Since jump labels make use of atomic_read(), and dynamic_debug.h
gets included by kernel.h, the inclusion of atomic.h in
dynamic_debug.h (to get atomic_read()), would cause a circular
dependency since atomic.h requires kernel.h.
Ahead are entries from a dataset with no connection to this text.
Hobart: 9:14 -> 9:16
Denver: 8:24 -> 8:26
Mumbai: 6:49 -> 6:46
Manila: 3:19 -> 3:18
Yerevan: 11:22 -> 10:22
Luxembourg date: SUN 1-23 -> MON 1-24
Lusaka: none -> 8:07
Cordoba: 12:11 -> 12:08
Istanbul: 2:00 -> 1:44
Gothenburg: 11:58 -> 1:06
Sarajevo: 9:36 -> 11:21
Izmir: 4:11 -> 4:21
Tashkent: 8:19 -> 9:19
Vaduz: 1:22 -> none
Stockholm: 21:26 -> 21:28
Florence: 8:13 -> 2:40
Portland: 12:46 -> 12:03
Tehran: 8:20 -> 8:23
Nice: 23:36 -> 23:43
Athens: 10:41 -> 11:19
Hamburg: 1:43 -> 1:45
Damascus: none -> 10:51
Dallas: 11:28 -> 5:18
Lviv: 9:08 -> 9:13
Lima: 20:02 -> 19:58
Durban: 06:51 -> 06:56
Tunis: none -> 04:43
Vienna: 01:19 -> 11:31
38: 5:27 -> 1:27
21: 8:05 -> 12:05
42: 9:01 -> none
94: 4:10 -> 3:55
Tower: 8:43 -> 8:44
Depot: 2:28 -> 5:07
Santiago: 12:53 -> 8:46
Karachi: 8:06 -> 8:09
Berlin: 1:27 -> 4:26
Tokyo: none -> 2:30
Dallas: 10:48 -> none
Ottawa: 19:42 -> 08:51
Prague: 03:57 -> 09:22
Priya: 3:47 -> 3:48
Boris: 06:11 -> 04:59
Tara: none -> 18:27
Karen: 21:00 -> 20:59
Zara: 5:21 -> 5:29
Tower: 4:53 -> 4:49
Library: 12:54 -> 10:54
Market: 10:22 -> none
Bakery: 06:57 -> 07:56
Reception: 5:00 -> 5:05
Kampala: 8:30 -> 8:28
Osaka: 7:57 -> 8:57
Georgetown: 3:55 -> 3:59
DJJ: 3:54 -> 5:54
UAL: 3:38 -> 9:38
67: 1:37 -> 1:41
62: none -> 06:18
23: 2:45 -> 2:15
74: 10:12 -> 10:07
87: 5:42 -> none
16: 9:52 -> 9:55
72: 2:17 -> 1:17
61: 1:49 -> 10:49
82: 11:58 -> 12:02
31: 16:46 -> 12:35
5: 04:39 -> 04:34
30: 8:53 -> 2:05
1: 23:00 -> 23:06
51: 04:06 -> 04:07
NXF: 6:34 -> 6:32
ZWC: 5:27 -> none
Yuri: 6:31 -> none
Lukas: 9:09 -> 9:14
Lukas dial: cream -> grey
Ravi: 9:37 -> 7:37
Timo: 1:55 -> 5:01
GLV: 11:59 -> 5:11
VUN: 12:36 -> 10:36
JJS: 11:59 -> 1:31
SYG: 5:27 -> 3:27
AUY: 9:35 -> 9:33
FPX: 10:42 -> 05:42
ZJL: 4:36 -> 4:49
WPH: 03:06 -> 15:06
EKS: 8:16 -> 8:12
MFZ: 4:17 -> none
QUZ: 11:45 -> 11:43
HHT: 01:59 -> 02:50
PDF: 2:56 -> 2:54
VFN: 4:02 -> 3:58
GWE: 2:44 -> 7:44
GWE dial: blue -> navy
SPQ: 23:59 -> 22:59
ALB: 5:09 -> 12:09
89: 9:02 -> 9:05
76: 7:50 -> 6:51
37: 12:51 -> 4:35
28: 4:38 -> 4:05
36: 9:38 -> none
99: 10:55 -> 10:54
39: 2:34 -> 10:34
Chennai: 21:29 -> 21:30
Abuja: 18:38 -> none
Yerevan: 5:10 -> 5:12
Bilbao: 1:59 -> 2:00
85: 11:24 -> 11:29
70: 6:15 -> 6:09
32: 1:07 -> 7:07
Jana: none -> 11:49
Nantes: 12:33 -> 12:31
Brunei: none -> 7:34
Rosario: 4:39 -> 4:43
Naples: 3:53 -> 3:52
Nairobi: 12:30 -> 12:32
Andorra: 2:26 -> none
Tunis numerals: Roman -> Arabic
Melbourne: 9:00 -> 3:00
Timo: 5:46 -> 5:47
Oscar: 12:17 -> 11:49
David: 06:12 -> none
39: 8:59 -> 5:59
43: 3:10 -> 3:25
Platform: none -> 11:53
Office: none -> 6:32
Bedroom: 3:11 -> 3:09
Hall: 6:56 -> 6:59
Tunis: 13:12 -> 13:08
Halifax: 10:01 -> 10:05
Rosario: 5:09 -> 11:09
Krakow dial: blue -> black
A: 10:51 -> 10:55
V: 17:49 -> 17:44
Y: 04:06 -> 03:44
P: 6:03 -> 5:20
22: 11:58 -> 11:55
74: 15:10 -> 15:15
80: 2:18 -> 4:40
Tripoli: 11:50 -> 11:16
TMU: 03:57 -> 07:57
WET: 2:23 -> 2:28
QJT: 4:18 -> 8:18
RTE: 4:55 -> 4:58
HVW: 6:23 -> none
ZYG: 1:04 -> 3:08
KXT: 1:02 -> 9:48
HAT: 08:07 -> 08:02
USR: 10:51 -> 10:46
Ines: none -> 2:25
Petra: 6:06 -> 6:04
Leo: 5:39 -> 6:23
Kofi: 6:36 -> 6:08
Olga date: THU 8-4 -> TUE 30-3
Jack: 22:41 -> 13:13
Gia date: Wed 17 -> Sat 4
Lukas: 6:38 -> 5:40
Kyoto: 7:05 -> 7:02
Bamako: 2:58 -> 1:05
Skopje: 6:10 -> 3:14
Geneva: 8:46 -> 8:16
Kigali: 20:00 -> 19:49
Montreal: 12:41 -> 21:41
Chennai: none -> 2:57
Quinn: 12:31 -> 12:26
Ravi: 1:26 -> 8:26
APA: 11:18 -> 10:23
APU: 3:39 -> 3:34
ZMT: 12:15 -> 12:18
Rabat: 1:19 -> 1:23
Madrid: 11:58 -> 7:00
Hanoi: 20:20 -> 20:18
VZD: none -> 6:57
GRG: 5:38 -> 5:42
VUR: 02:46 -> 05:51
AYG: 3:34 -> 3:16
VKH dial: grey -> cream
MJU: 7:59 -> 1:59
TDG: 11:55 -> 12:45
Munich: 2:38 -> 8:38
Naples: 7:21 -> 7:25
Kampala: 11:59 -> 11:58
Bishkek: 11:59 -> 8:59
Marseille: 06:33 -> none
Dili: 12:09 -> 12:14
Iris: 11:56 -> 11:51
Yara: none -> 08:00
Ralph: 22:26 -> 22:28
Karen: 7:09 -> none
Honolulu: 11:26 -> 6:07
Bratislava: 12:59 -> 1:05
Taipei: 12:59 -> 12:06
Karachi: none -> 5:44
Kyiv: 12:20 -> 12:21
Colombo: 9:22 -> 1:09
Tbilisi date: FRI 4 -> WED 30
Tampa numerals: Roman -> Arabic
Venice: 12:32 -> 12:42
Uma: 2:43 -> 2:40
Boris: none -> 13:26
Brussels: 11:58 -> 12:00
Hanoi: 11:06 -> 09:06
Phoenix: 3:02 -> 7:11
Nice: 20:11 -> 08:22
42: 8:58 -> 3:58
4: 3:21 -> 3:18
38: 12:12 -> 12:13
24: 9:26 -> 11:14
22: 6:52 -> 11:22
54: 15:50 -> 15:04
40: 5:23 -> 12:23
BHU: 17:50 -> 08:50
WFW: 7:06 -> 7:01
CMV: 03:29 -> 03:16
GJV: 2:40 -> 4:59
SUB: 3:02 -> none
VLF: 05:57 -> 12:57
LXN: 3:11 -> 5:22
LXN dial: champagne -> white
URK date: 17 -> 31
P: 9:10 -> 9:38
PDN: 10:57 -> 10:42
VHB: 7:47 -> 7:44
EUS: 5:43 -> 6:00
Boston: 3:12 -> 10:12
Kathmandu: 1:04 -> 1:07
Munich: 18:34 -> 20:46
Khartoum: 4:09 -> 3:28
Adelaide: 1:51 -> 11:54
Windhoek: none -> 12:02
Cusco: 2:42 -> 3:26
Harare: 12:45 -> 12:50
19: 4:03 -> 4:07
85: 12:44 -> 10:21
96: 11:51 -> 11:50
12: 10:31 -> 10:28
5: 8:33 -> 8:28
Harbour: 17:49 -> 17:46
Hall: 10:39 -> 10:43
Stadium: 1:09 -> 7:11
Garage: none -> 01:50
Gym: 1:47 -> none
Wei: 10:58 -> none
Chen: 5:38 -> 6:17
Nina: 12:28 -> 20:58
Thus, for dynamic
debug I am explicitly including jump_label.h when jump labels are
configured, and making use of a regular reads (non-atomic), when
jump labels are disabled.

Signed-off-by: Jason Baron <[email protected]>
---
include/linux/dynamic_debug.h | 46 ++++++++++++++++++++++++++++++++++------
lib/dynamic_debug.c | 4 +-
2 files changed, 41 insertions(+), 9 deletions(-)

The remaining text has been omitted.